To be clear, I'm arguing that the shot data you posted from Deathstroke does not prove what it claims to prove and that everyone should reject the idea that there is a universal rule in hockey that fewer shots against necessarily means a lower save percentage and higher shots against means a higher save percentage. At various times in league history there has been some sort of observed relationship between shots against and save percentage, but it has mostly been negative (i.e. fewer shots against means a higher save percentage, more shots against means a lower save percentage). And even in periods where we see some sort of correlation, there is still plenty of individual variation between teams.
Just for completeness' sake, in case anybody cares (and also since I haven't seen a full rebuttal on this subforum yet to the incorrect idea that save percentage is significantly positively impacted by shots faced), there are two other factors that also help explain the high-shot/low-shot games observance: Scorer bias and score effects.
Shot counting is subjective, so for every NHL game there is an officially recorded shot total and a "true" shot total, i.e. the shot total that would be recorded if some superhumanly consistent shot counter rated every game by the exact same standard. Assuming a basic normal distribution, simple Bayesian reasoning would conclude that the farther we get away from average, the more likely it is that the "true" shot count diverges from the recorded one.
For example, everyone knows about the six shot game Toronto had in the playoffs against New Jersey in 2000. Toronto players at the time argued at the time that they had a lot more shots than that (Garry Valk was quoted as saying they had
"13 or 14"). It is entirely reasonable to expect that there was something weird going on with that official scorer since six is such an extreme outlier given what we know about single game shot distributions in the NHL. The same logic applies to a 55 shot game, except in the other direction. Maybe it was only a "true" 52 shot game, but the goalie got credit for three extra stops during the many flurries around his crease that would have happened in such a game. In most games scorer bias is not a big deal, but for outliers it can absolutely have an impact, especially if you are looking at the ends of the distribution, particularly the very low shot games where the effect works to reduce recorded save percentages. The best way to deal with scorer bias though is not to focus on shots against bins, but to screen it out in other ways by analyzing all shots and saves for each rink separately and making appropriate adjustments to the numbers from each location, which will deal with the problem automatically.
Teams also play to the score, which means that teams in the lead tend to take fewer shots and teams that are behind tend to take more. Over the past three seasons, according to Natural Stat Trick, teams averaged 33.3 SF/60 when trailing and 27.2 SF/60 when leading in all situations. For the sake of comparison, the top team in the league (Pittsburgh) was at 33.3 SF/60 over that period and the bottom team (New Jersey) was at 27.6, showing that the score-based spread was actually greater than the observed spread based on team talent. What this means is that when a goalie is hot and his team is winning, he will tend to face even more shots than normal, while when a goalie starts poorly and his team falls behind, he might not get to face as many shots over the rest of the game to even out his performance. In other words, sometimes a goalie faces 30+ shots
because he has a high save percentage, rather than the other way around.

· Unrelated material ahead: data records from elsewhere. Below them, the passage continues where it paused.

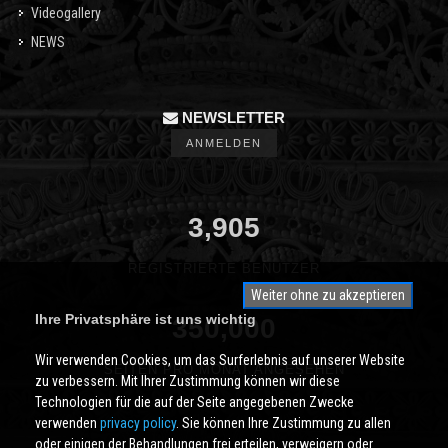
Videogallery
NEWS
NEWSLETTER
ANMELDEN
3,905
REGISTRIERTE BENUTZER
Weiter ohne zu akzeptieren
Ihre Privatsphäre ist uns wichtig
350,000
Wir verwenden Cookies, um das Surferlebnis auf unserer Website
SEITEN PRO MONAT ANGESEHEN
zu verbessern. Mit Ihrer Zustimmung können wir diese
Technologien für die auf der Seite angegebenen Zwecke
verwenden
privacy policy
. Sie können Ihre Zustimmung zu allen
oder einigen der Behandlungen frei erteilen, verweigern oder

You might expect that goalies who faced 20 shots or fewer over a full game must have had a much better win/loss record than goalies who faced 40+, but that's not actually the case. Over the same past three seasons, if you look at goalies who played at least 55 minutes but faced
20 shots or fewer, their collective win/loss record is just 204-152-21 (.569). For the
40+ shots against group, the collective record is 340-153-130 (.650). That's score effects in action, and therefore it shouldn't be surprising to see that one bin has better results than another save percentage-wise given the difference in the overall win percentage.
The last point of evidence in my argument that this is merely a case of cherry-picking a biased sample is that the high-shot/low-shot relationship appears to be true for every goalie in history. There are few things that are true for every goalie in history, because there has been a huge variance in terms of team systems and defensive abilities over the years.
There have been many great defensive teams that allowed relatively few shots against (many different editions of the Montreal Canadiens come to mind), but there have also been great defensive teams that allowed a surprisingly high number of shots against (the 1960s Toronto Maple Leafs, for example, or the 1980s New York Islanders). There have been low-shot teams with great save percentages and low-shot teams with mediocre save percentages, basically every combination possible. This is a big part of the reason why we don't see obvious patterns in the data, and why each goalie/team case needs to be assessed on an individual basis when trying to determine how much of an impact the team had defensively. If something is true for every goalie in history, then it's pretty clearly something that falls in the same category as the example of goalies always playing better in wins than they do in losses, i.e. merely the case of a biased subsample that doesn't give any particularly useful information when you look at aggregate results.